Fast forward to the present day and we are standing at a similar crossroads of sorts. With Keith’s decision to retire all but confirmed, Holland has another tough call to make and it’ll be interesting to see how he handles it. However, to this point, what we are hearing from “connected” media, is Edmonton is leaning towards having Barrie come back for another season.
Prior to the Zach Kassian salary dump to the Arizona Coyotes and the aforementioned Keith situation, Barrie’s departure to help create more cap space was part of the master plan. In a perfect world, the Oilers would get all three and for some reason, it appears as though Holland is starting to get cold feet on pulling trigger to complete the trifecta.
With Bouchard set to take another step in his development, that what have to include an increased role on the power play, the need for Barrie becomes less and less. His ability to help on the man advantage is his greatest strength. When you take that away, you are left with a guy who doesn’t defend well, isn’t the best of skaters and is at best, a marginal puck mover.
Not sure about any of you but that is not what you pay a player $4.5 million to do. As a mainstay on a team’s power play, it’s a different story and that’s why Barrie has value on the trade market. And yet, the hesitancy to make the move from the Oilers end is still there. Would re-signing Brett Kulak make the decision easier? Probably but in actuality, one has nothing to do with the other.

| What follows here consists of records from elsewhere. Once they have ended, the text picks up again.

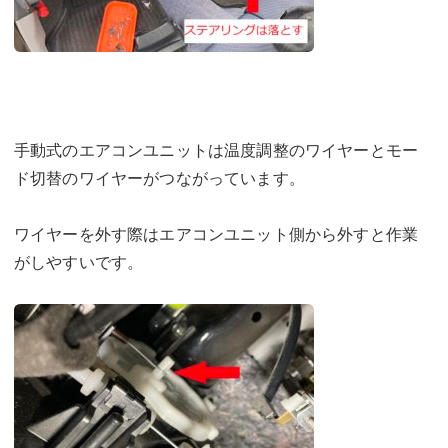
手動式のエアコンユニットは温度調整のワイヤーとモー
ド切替のワイヤーがつながっています。
ワイヤーを外す際はエアコンユニット側から外すと作業
がしやすいです。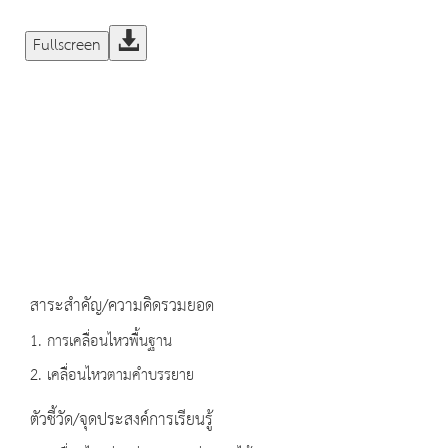
Fullscreen
สาระสำคัญ/ความคิดรวมยอด
1. การเคลื่อนไหวพื้นฐาน
2. เคลื่อนไหวตามคำบรรยาย
ตัวชี้วัด/จุดประสงค์การเรียนรู้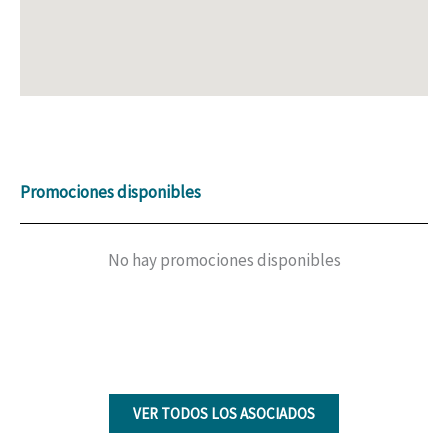
Promociones disponibles
No hay promociones disponibles
VER TODOS LOS ASOCIADOS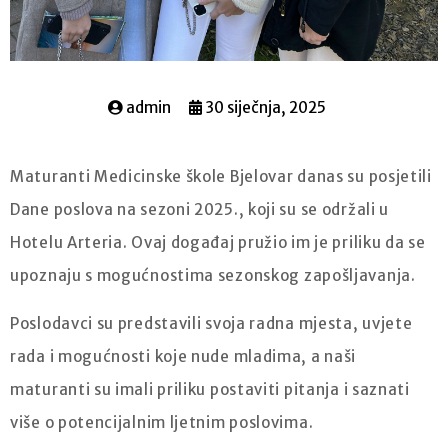
admin
30 siječnja, 2025
Maturanti Medicinske škole Bjelovar danas su posjetili
Dane poslova na sezoni 2025., koji su se održali u
Hotelu Arteria. Ovaj događaj pružio im je priliku da se
upoznaju s mogućnostima sezonskog zapošljavanja.
Poslodavci su predstavili svoja radna mjesta, uvjete
rada i mogućnosti koje nude mladima, a naši
maturanti su imali priliku postaviti pitanja i saznati
više o potencijalnim ljetnim poslovima.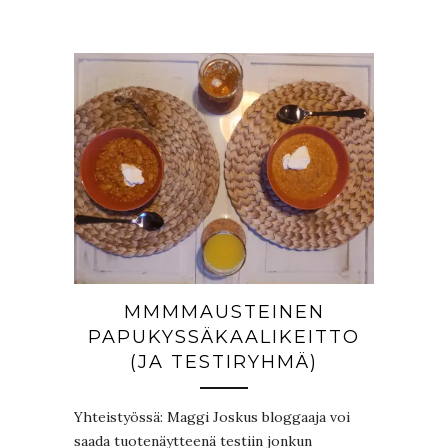
MMMMAUSTEINEN
PAPUKYSSÄKAALIKEITTO
(JA TESTIRYHMÄ)
Yhteistyössä: Maggi Joskus bloggaaja voi
saada tuotenäytteenä testiin jonkun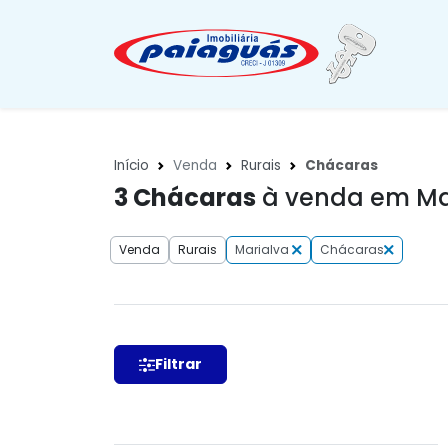
Início
Venda
Rurais
Chácaras
3
Chácaras
à venda em Mar
Venda
Rurais
Marialva
Chácaras
Filtrar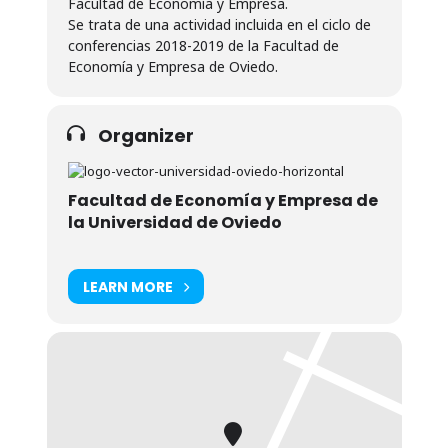
Facultad de Economía y Empresa.
Se trata de una actividad incluida en el ciclo de
conferencias 2018-2019 de la Facultad de
Economía y Empresa de Oviedo.
Organizer
Facultad de Economía y Empresa de
la Universidad de Oviedo
LEARN MORE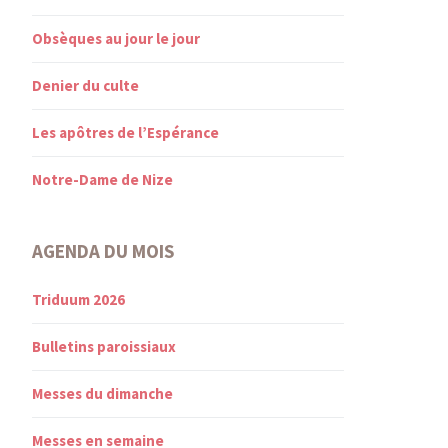
Obsèques au jour le jour
Denier du culte
Les apôtres de l’Espérance
Notre-Dame de Nize
AGENDA DU MOIS
Triduum 2026
Bulletins paroissiaux
Messes du dimanche
Messes en semaine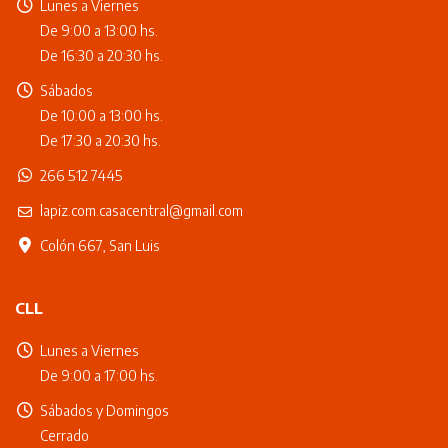
Lunes a Viernes
De 9:00 a 13:00 hs.
De 16:30 a 20:30 hs.
Sábados
De 10:00 a 13:00 hs.
De 17:30 a 20:30 hs.
266 512 7445
lapiz.com.casacentral@gmail.com
Colón 667, San Luis
CLL
Lunes a Viernes
De 9:00 a 17:00 hs.
Sábados y Domingos
Cerrado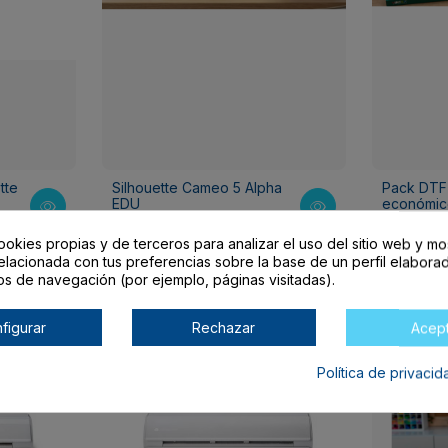
tte
Silhouette Cameo 5 Alpha
Pack DTF
EDU
económic
399,00 €
759,01 €
ookies propias y de terceros para analizar el uso del sitio web y mo
elacionada con tus preferencias sobre la base de un perfil elaborad
os de navegación (por ejemplo, páginas visitadas).
-139,98 €
figurar
Rechazar
Acep
Política de privaci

Whatever direction Kulak decides to go, Holland should be looking to move Barrie while the opportunity exists in the market place. As we all know, making such a move in-season can be tricky because of the cap and teams having already gone in another direction. Options will be limited, whereas in the off-season, most teams are open to trying different things and change is easier to take on.
Again, with Keith set to exit stage left, the Oilers should be taking the approach of adding to a blueline of Darnell Nurse, Bouchard, Ceci and Philip Broberg. If Kulak can be one of those adds, great but if that doesn’t pan out, the goal does not change. In order for this backend to improve, the overall mix has to change and keeping Barrie around for the sake of it only complicates things.
Whether he wants to do it or not is of little consequence but Holland has no choice but to shift his mind-set. While he got some stuff right last summer, there is still plenty of work to be done and if he can’t fix the rest this time around (with a second consecutive off-season of cap space at his disposal), the Edmonton Oilers could be headed down a path no one in these parts want to see them go down.